● TASK DESCRIPTION: Transcribe every entry word for word, but skip the images.

Extracted page text data:
======
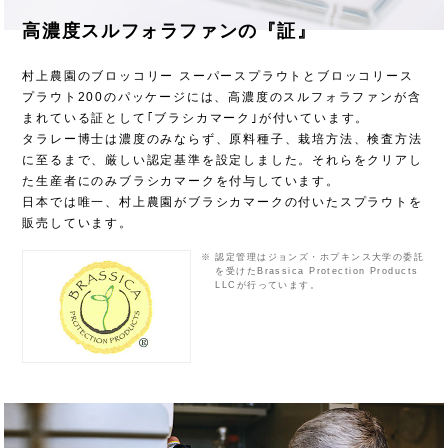
高濃度スルフォラファンの『証』
村上農園のブロッコリー スーパースプラウトとブロッコリース
プラウト200のパッケージには、高濃度のスルフォラファンが含
まれている証として｢ブラシカマーク｣が付いています。
タラレー博士は濃度のみならず、原料種子、栽培方法、検査方法
に至るまで、厳しい認定基準を設定しました。それらをクリアし
た生産者にのみブラシカマークを付与しています。
日本では唯一、村上農園がブラシカマークの付いたスプラウトを
販売しています。
※
認定管理はジョンズ・ホプキンス大学の委託
を受けたBrassica Protection Products
LLCが行っています。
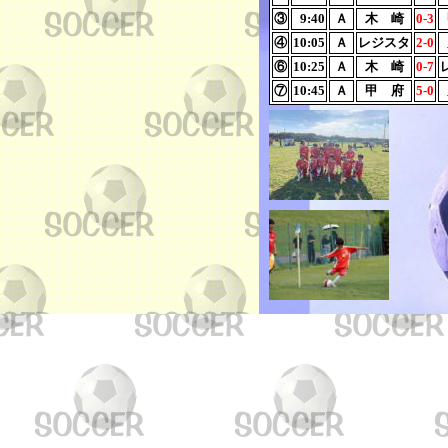
③
9:40
Ａ
木 崎
0-3
④
10:05
Ａ
レジスタ
2-0
⑥
10:25
Ａ
木 崎
0-7
⑦
10:45
Ａ
甲 府
5-0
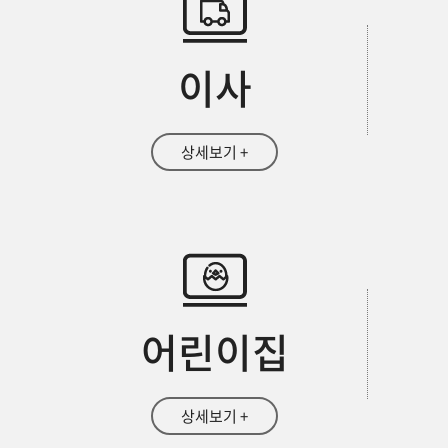
이사
상세보기 +
어린이집
상세보기 +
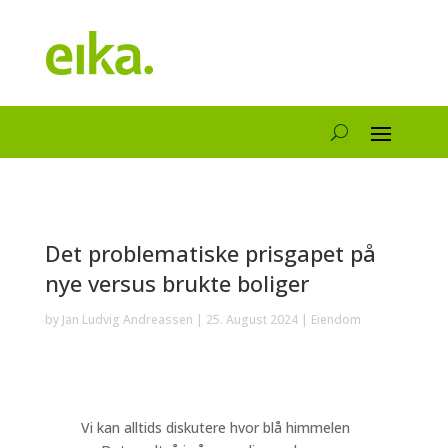
Det problematiske prisgapet på
nye versus brukte boliger
by
Jan Ludvig Andreassen
|
25. August 2024
|
Eiendom
Vi kan alltids diskutere hvor blå himmelen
======
● RESPONSE BOX:
高濃度スルフォラファンの『証』
村上農園のブロッコリー スーパースプラウトとブロッコリース
プラウト200のパッケージには、高濃度のスルフォラファンが含
まれている証として｢ブラシカマーク｣が付いています。
タラレー博士は濃度のみならず、原料種子、栽培方法、検査方法
に至るまで、厳しい認定基準を設定しました。それらをクリアし
た生産者にのみブラシカマークを付与しています。
日本では唯一、村上農園がブラシカマークの付いたスプラウトを
販売しています。
※
認定管理はジョンズ・ホプキンス大学の委託
を受けたBrassica Protection Products
LLCが行っています。
③
9:40
Ａ
木 崎
0-3
④
10:05
Ａ
レジスタ
2-0
⑥
10:25
Ａ
木 崎
0-7
⑦
10:45
Ａ
甲 府
5-0
이사
상세보기 +
어린이집
상세보기 +
Det problematiske prisgapet på
nye versus brukte boliger
by
Jan Ludvig Andreassen
|
25. August 2024
|
Eiendom
Vi kan alltids diskutere hvor blå himmelen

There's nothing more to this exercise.